Commercial Gaming Revenue Tracker

Total commercial gaming revenue for Q1 2022 increased nearly 29 percent year-over-year. Nearly every (32 of 34) commercial gaming jurisdiction surpassed Q1 revenue from last year and three-set quarterly records: Arkansas ($147.4M), Florida ($182.0M), and New York ($996.6M).

Sports betting and iGaming continued to experience tremendous growth, with both verticals setting all-time quarterly records, while land-based gaming showed quarterly growth amidst a traditional seasonal slowdown.

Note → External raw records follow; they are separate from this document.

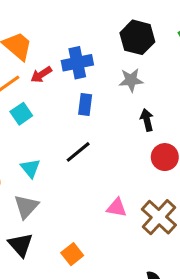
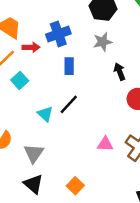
red arrow: (41, 75) -> (31, 47), turned -140
cyan triangle: (30, 168) -> (45, 114), moved

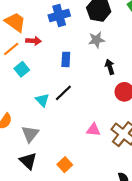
blue cross: (58, 34) -> (59, 15), moved

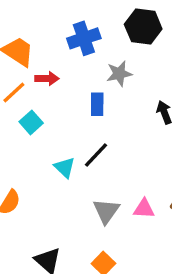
gray star: (97, 40) -> (119, 74), moved
gray triangle: (30, 134) -> (106, 211), moved

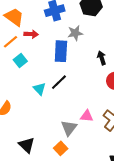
blue rectangle: (97, 104) -> (61, 51), size x1.5
gray triangle: (106, 211) -> (69, 128), moved

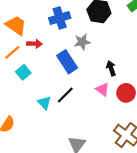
blue rectangle: (61, 51) -> (67, 62), turned -35
pink triangle: (87, 116) -> (102, 89), moved, turned 32

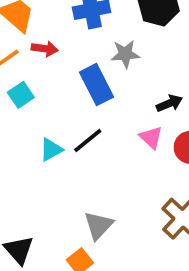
black arrow: (111, 68) -> (169, 103), turned 80
cyan triangle: (44, 103) -> (51, 150), turned 40

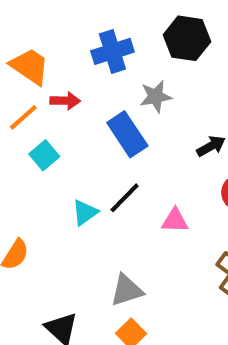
pink triangle: (151, 137) -> (175, 221), moved, turned -35
gray triangle: (98, 225) -> (127, 290), moved, turned 36

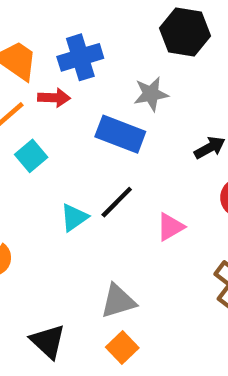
blue cross: (112, 51) -> (80, 57), moved
blue rectangle: (127, 134) -> (120, 134), turned -36
pink triangle: (175, 221) -> (170, 227), turned -32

“Four years post-PASPA, legal sports betting’s a success is proving what we’ve known all along: American consumers are eager to wager within the protections of the regulated market,” Miller added. “It also reinforces the need to stamp out offshore, illegal operators who prey on vulnerable customers.” 

State of the States 2022

AGA’s newly released State of the States report explored the industry’s remarkable bounce back in 2021. Highlights from this year’s report, which serves as the definitive economic and regulatory analysis of U.S. commercial gaming by state, include:

  • 2021 set a new annual record for commercial gaming, reaching $53.03 billion—a 21.5 percent increase from the previous high in 2019.
  • Commercial gaming operations generated a record $11.69 billion in direct gaming tax revenue paid to state and local governments—up 75 percent from 2020 and 15 percent from 2019. This does not include the billions more paid in income, sales or other taxes.
  • The top 10 commercial gaming markets for 2021: (1) Las Vegas Strip, (2) Atlantic City, (3) Chicagoland, (4) Baltimore-Washington D.C., (5) Gulf Coast, (6) New York City, (7) Philadelphia, (8) Detroit, (9) St. Louis and (10) Boulder Strip.  

“Our industry’s success goes beyond the bottom line and into communities across the country. The record state and local tax contributions fund vital services from infrastructure and education to healthcare and emergency services,” Miller reflected on the State of the States report.